Diabetes Mellitus: Pathophysiology

 PATHOPHYSIOLOGY OF DM

IMPAIRED INSULIN SECRETION

• A pancreas with normal Beta cell function is able to adjust insulin production to maintain normal blood glucose levels.
• Hyperinsulinemia or high blood levels of insulin is an early finding of T2 DM.
• More insulin is secreted to maintain normal blood glucose levels until eventually the pancreas can no longer produce sufficient insulin.
• Impaired Beta cell function results in reduced ability to produce a first-phase insulin response sufficient to signal the liver to stop producing glucose after a meal.
• As DM progresses, large numbers of patients with T2DM eventually loses all beta cell function and require exogenous insulin to maintain the blood glucose levels. 

INSULIN RESISTANCE

• Insulin resistance is the primary factor that differentiates T2DM from other forms of diabetes.
• Insulin resistance maybe present for several years prior to the diagnosis of DM.
• Insulin resistance occurs more significantly in skeletal muscles and liver.
• Insulin resistance in the liver poses a double threat because the liver becomes nonresponsive to insulin for glucose uptake and hepatic production of glucose after a meal does not cease which leads to elevated fasting and post-meal glucose levels.

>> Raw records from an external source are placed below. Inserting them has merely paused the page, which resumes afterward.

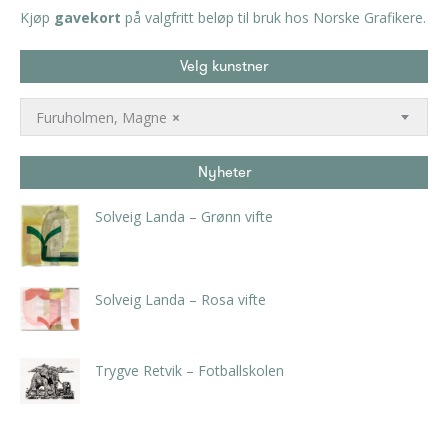
Kjøp
gavekort
på valgfritt beløp til bruk hos Norske Grafikere.
Velg kunstner
Furuholmen, Magne
×
Nyheter
Solveig Landa – Grønn vifte
kr
5.250,00
inkl. 5% kunstavgift
Solveig Landa – Rosa vifte
kr
5.250,00
inkl. 5% kunstavgift
Trygve Retvik – Fotballskolen
kr
2.940,00
inkl. 5% kunstavgift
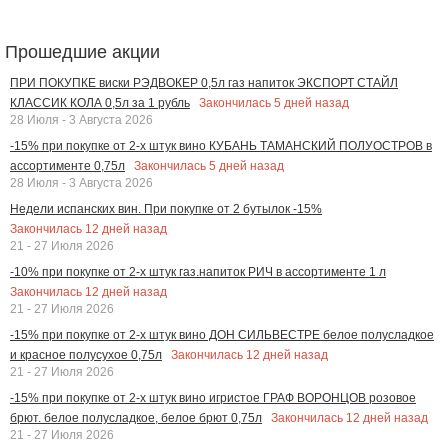
Прошедшие акции
ПРИ ПОКУПКЕ виски РЭДВОКЕР 0,5л газ напиток ЭКСПОРТ СТАЙЛ
Закончилась
5
дней назад
КЛАССИК КОЛА 0,5л за 1 рубль
28 Июля - 3 Августа 2026
-15% при покупке от 2-х штук вино КУБАНЬ ТАМАНСКИЙ ПОЛУОСТРОВ в
Закончилась
5
дней назад
ассортименте 0,75л
28 Июля - 3 Августа 2026
Недели испанских вин. При покупке от 2 бутылок -15%
Закончилась
12
дней назад
21 - 27 Июля 2026
-10% при покупке от 2-х штук газ.напиток РИЧ в ассортименте 1 л
Закончилась
12
дней назад
21 - 27 Июля 2026
-15% при покупке от 2-х штук вино ДОН СИЛЬВЕСТРЕ белое полусладкое
Закончилась
12
дней назад
и красное полусухое 0,75л
21 - 27 Июля 2026
-15% при покупке от 2-х штук вино игристое ГРАФ ВОРОНЦОВ розовое
Закончилась
12
дней назад
брют. белое полусладкое, белое брют 0,75л
21 - 27 Июля 2026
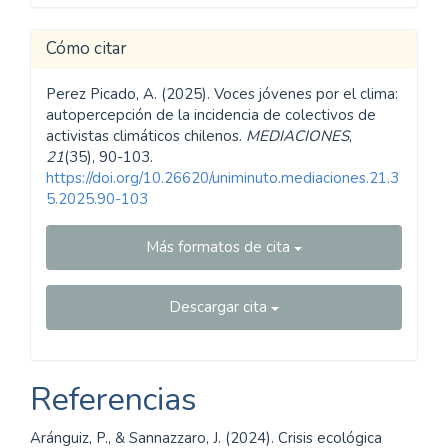
Cómo citar
Perez Picado, A. (2025). Voces jóvenes por el clima:
autopercepción de la incidencia de colectivos de
activistas climáticos chilenos.
MEDIACIONES
,
21
(35), 90-103.
https://doi.org/10.26620/uniminuto.mediaciones.21.3
5.2025.90-103
Más formatos de cita
Descargar cita
Referencias
Aránguiz, P., & Sannazzaro, J. (2024). Crisis ecológica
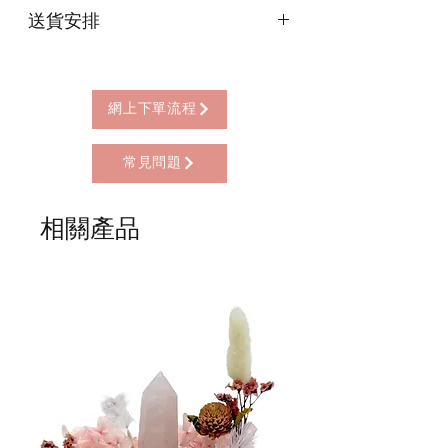
送貨安排
* 信用卡 (經由Stripe)
* 離線支付(包括轉數快 FPS, PayMe)
本店提供以下送貨方式:
* 八達通, AlipayHK, WeChat Pay HK (只
* 西營盤門市自取 (西營盤地鐵站B3出
限親自到門市付款)
口，步行2分鐘)
網上下單流程
* 順豐自助櫃 (順豐到付, HK$25+)
* 順豐上門 (順豐到付, HK$30+)
常見問題
* Gogo Delivery，運費到付
* 標準送貨服務 (滿指定金額免本地運費)
* 海外地區，運費需另行報價
相關產品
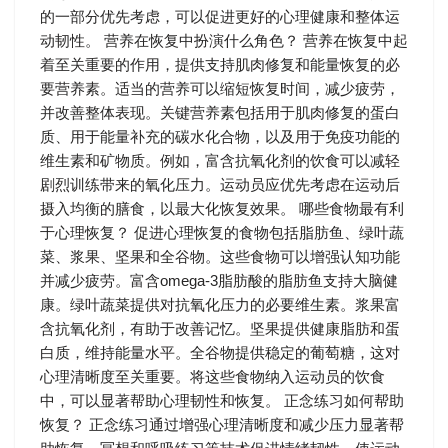
的一部分优先考虑，可以促进更好的心理健康和整体运
动韧性。 营养在恢复中扮演什么角色？ 营养在恢复中起
着至关重要的作用，提供支持肌肉修复和能量恢复的必
要营养素。适当的营养可以缩短恢复时间，减少疲劳，
并改善整体表现。关键营养素包括用于肌肉修复的蛋白
质、用于能量补充的碳水化合物，以及用于免疫功能的
维生素和矿物质。例如，富含抗氧化剂的饮食可以减轻
剧烈训练带来的氧化压力。运动员应优先考虑在运动后
摄入均衡的膳食，以最大化恢复效果。 哪些食物最有利
于心理恢复？ 促进心理恢复的食物包括脂肪鱼、绿叶蔬
菜、浆果、坚果和全谷物。这些食物可以增强认知功能
并减少疲劳。富含omega-3脂肪酸的脂肪鱼支持大脑健
康。绿叶蔬菜提供对抗氧化压力的必要维生素。浆果富
含抗氧化剂，有助于改善记忆。坚果提供健康脂肪和蛋
白质，维持能量水平。全谷物提供稳定的葡萄糖，这对
心理清晰度至关重要。将这些食物纳入运动员的饮食
中，可以显著帮助心理韧性和恢复。 正念练习如何帮助
恢复？ 正念练习通过增强心理清晰度和减少压力显著帮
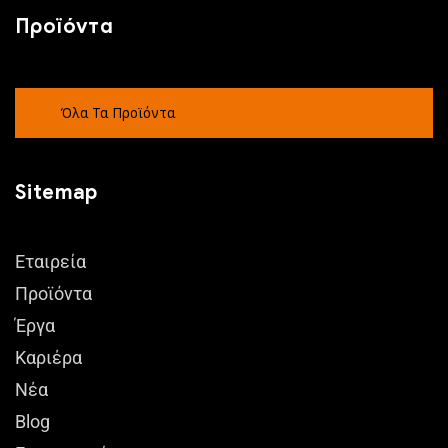
Προϊόντα
Όλα Τα Προϊόντα
Sitemap
Εταιρεία
Προϊόντα
Έργα
Καριέρα
Νέα
Blog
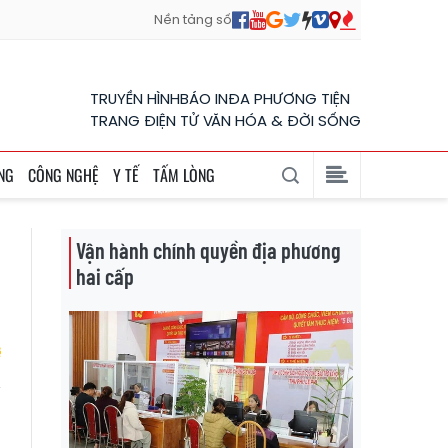
Nền tảng số
TRUYỀN HÌNH
BÁO IN
ĐA PHƯƠNG TIỆN
TRANG ĐIỆN TỬ VĂN HÓA & ĐỜI SỐNG
NG
CÔNG NGHỆ
Y TẾ
TẤM LÒNG
Vận hành chính quyền địa phương
hai cấp
g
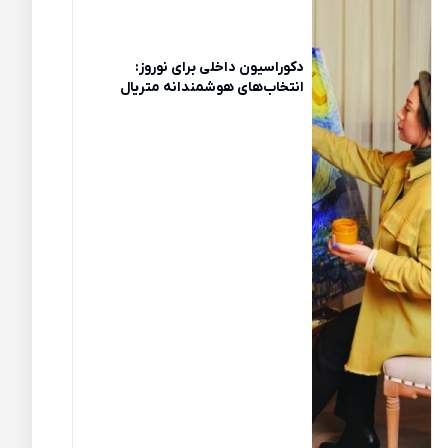
دکوراسیون داخلی برای نوروز:
انتخاب‌های هوشمندانه متریال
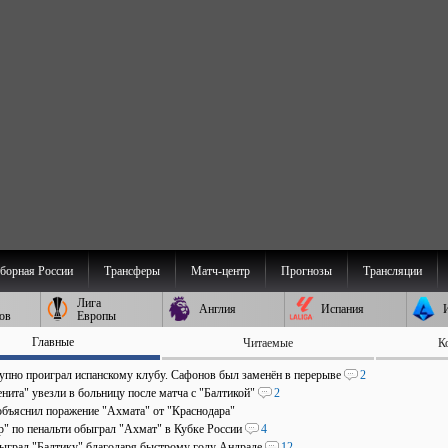
борная России
Трансферы
Матч-центр
Прогнозы
Трансляции
Лига
Англия
Испания
ов
Европы
Главные
Читаемые
К
пно проиграл испанскому клубу. Сафонов был заменён в перерыве
2
нита" увезли в больницу после матча с "Балтикой"
2
объяснил поражение "Ахмата" от "Краснодара"
р" по пенальти обыграл "Ахмат" в Кубке России
4
быграл "Балтику" благодаря быстрому голу Андраде
12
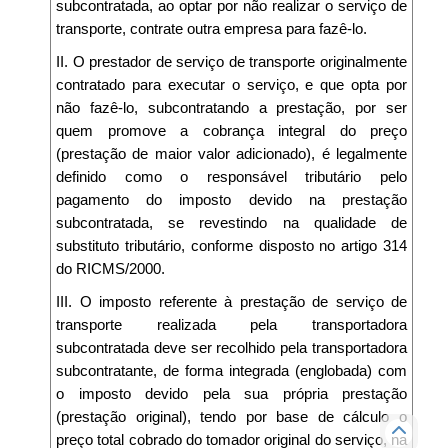
subcontratada, ao optar por não realizar o serviço de
transporte, contrate outra empresa para fazê-lo.
II. O prestador de serviço de transporte originalmente
contratado para executar o serviço, e que opta por
não fazê-lo, subcontratando a prestação, por ser
quem promove a cobrança integral do preço
(prestação de maior valor adicionado), é legalmente
definido como o responsável tributário pelo
pagamento do imposto devido na prestação
subcontratada, se revestindo na qualidade de
substituto tributário, conforme disposto no artigo 314
do RICMS/2000.
III. O imposto referente à prestação de serviço de
transporte realizada pela transportadora
subcontratada deve ser recolhido pela transportadora
subcontratante, de forma integrada (englobada) com
o imposto devido pela sua própria prestação
(prestação original), tendo por base de cálculo o
preço total cobrado do tomador original do serviço, na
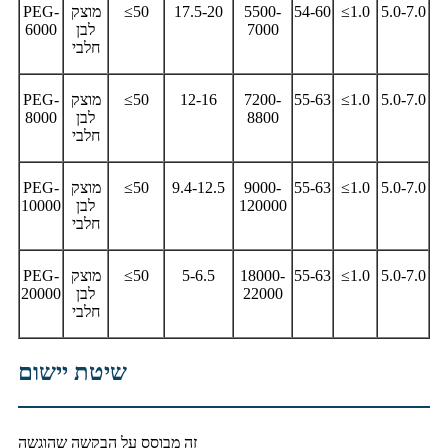
5.0-7.0
≤1.0
54-60
5500-
17.5-20
≤50
מוצק
PEG-
7000
לבן
6000
חלבי
5.0-7.0
≤1.0
55-63
7200-
12-16
≤50
מוצק
PEG-
8800
לבן
8000
חלבי
5.0-7.0
≤1.0
55-63
9000-
9.4-12.5
≤50
מוצק
PEG-
120000
לבן
10000
חלבי
5.0-7.0
≤1.0
55-63
18000-
5-6.5
≤50
מוצק
PEG-
22000
לבן
20000
חלבי
שיטת יישום
זה מבוסס על הבקשה שהוגשה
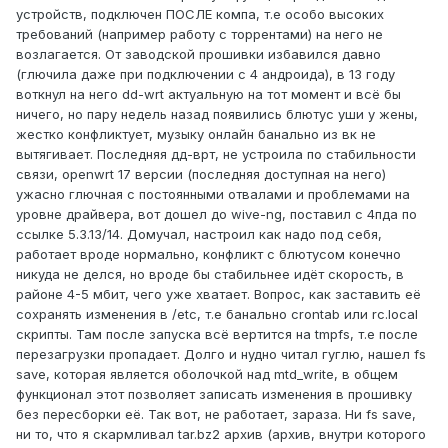
устройств, подключен ПОСЛЕ компа, т.е особо высоких
требований (например работу с торрентами) на него не
возлагается. От заводской прошивки избавился давно
(глючила даже при подключении с 4 андроида), в 13 году
воткнул на него dd-wrt актуальную на тот момент и всё бы
ничего, но пару недель назад появились блютус уши у жены,
жестко конфликтует, музыку онлайн банально из вк не
вытягивает. Последняя дд-врт, не устроила по стабильности
связи, openwrt 17 версии (последняя доступная на него)
ужасно глючная с постоянными отвалами и проблемами на
уровне драйвера, вот дошел до wive-ng, поставил с 4пда по
ссылке 5.3.13/14. Домучал, настроил как надо под себя,
работает вроде нормально, конфликт с блютусом конечно
никуда не делся, но вроде бы стабильнее идёт скорость, в
районе 4-5 мбит, чего уже хватает. Вопрос, как заставить её
сохранять изменения в /etc, т.е банально crontab или rc.local
скрипты. Там после запуска всё вертится на tmpfs, т.е после
перезагрузки пропадает. Долго и нудно читал гуглю, нашел fs
save, которая является оболочкой над mtd_write, в общем
функционал этот позволяет записать изменения в прошивку
без пересборки её. Так вот, не работает, зараза. Ни fs save,
ни то, что я скармливал tar.bz2 архив (архив, внутри которого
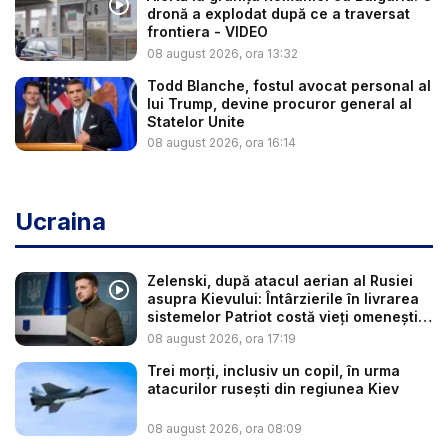
dronă a explodat după ce a traversat
frontiera - VIDEO
08 august 2026, ora 13:32
Todd Blanche, fostul avocat personal al
lui Trump, devine procuror general al
Statelor Unite
08 august 2026, ora 16:14
Ucraina
Zelenski, după atacul aerian al Rusiei
asupra Kievului: Întârzierile în livrarea
sistemelor Patriot costă vieți omenești
...
08 august 2026, ora 17:19
Trei morți, inclusiv un copil, în urma
atacurilor rusești din regiunea Kiev
08 august 2026, ora 08:09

IMAPIRED GLUCAGON SECRETION

• Glucagon is the counter regulatory hormones produced by the beta cells that raises blood glucose levels.
• The release of insulin and the inhibition of glucagon is glucose stimulated.
• Most patients with a 10–20-year history of T1DM have lost their ability to release glucagon, which increases their risk of hypoglycemic unawareness.

GLUCAGON LIKE PEPTIDE AND GIP IMAPIRED 

People with T2DM have impaired phase 2 insulin release, and some have impaired glucagon-like peptide (GLP-Q) and glucose-dependent insulinotropic polypeptide (GIP) release, which further reduces the release of insulin.